Prior to 1990, the restricted capacity of Indian firms was maintained by the quota system. The rational for the quota system commonly known as “License Raj” was socialist agenda of central government. In the early 1990s the Indian markets were opened via liberalization, privatization and globalization. This allowed domestic and foreign firms to get access to Indian market. By mid-1990s the Indian economy was fairly open for firms to enhance capacity, introduce new products and raise funds from market (domestic as well as international). The foreign firms were allowed to enter Indian market. These firms enter Indian market via trade in goods and services, FDI, licensing and joint ventures.
It has been a significant time since Indian market was opened for investments foreign firms (with exception of critical sectors like defense, aerospace and nuclear power). During this period, the presence of international firms is expected to have a significant technology transfer (both intended and spillover). India currently is the 2nd fastest growing economy. It is critical for the policymaker to frame and come up with policies to retain the growth path in critical to the growth of sectors and sunrise sectors.
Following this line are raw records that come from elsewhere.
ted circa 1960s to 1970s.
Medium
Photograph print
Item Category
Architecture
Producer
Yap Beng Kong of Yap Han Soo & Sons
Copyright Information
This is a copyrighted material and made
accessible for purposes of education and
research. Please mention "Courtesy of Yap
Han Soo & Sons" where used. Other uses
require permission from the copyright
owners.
These sectors are technology driven like Biotechnology, pharmaceutical and IT & ITeS to name a few.
Hence there is an opportunity to understand the impact of international technology transfer due to the presence of international firms on change in domestic technology stock which is leading to the growth of India. At the same time the study will provide insights relevant to creating opportunity for foreign firms to seek their organizational objective of investing in India.
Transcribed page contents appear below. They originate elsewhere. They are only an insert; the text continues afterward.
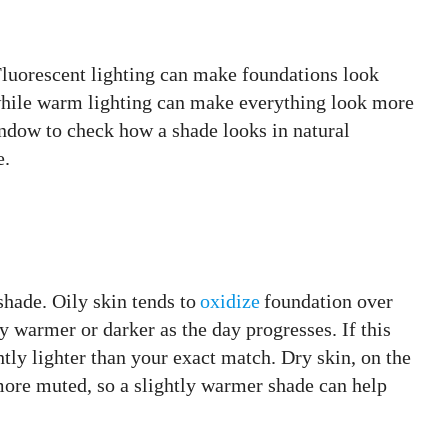
 Fluorescent lighting can make foundations look
, while warm lighting can make everything look more
indow to check how a shade looks in natural
e.
hade. Oily skin tends to
oxidize
foundation over
y warmer or darker as the day progresses. If this
tly lighter than your exact match. Dry skin, on the
ore muted, so a slightly warmer shade can help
The proposed research is a unique effort to unearth the impact of the three modes of international technology transfer (ITT)—foreign direct investment (FDI), joint venture (JV) and trade (technology import), on domestic technology stock of India. The current paper studies interrelationship among these variables using data from Indian Market for duration 1985 to 2008 as the FDI increased during the period, touched $47 billion in the year 2008, and thereafter it has never reached same level and FDI is stable around $30 billion1. To best of authors’ knowledge for the duration, no other study has been conducted to understand relationship among all three potential models for international technology transfer viz. Foreign Direct Investment (FDI), Joint Ventures (JV) and foreign trade. The empirical result in the study supports and contradicts several pre-existing understandings of domestic technology stock of a developing economy which is presented in detail in latter section.
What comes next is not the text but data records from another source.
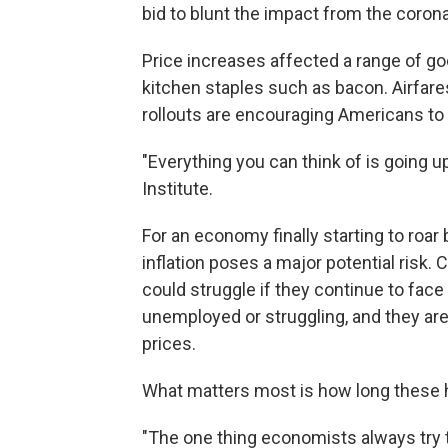
bid to blunt the impact from the coronav
Price increases affected a range of go
kitchen staples such as bacon. Airfare
rollouts are encouraging Americans to t
"Everything you can think of is going u
Institute.
For an economy finally starting to roa
inflation poses a major potential risk.
could struggle if they continue to fac
unemployed or struggling, and they are 
prices.
What matters most is how long these h
"The one thing economists always try t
Rest of the paper is organized as follows. Section 2 presents relevant literature review. Section 3 gives methodology used in the paper along with source of data, description on independent variables and dependent variable. Next section Section 4 details our empirical model. Section 5 summarizes results of the study. Finally, conclusions, & discussion and limitations are given in Sections 6 and 7 respectively.
2. Literature Review
Glass and Saggi  mentioned international technology transfer as a process of gaining access and successful absorption of technological information of a foreign firm into a domestic firm’s production process. Production process could also be service creation process depending on the context of technology transfer. Later Subbarao  , used term international technology transfer as a process of technological knowledge exchange among organization in different countries. Hence any cross international border exchange of technological competency among firms and the absorption of the said transacted knowledge into processes of recipient, due to technology gap among parties, could be termed as International technology transfer. The provider of technology gains—access to resource, market, better efficiency or ownership of a strategic asset in return.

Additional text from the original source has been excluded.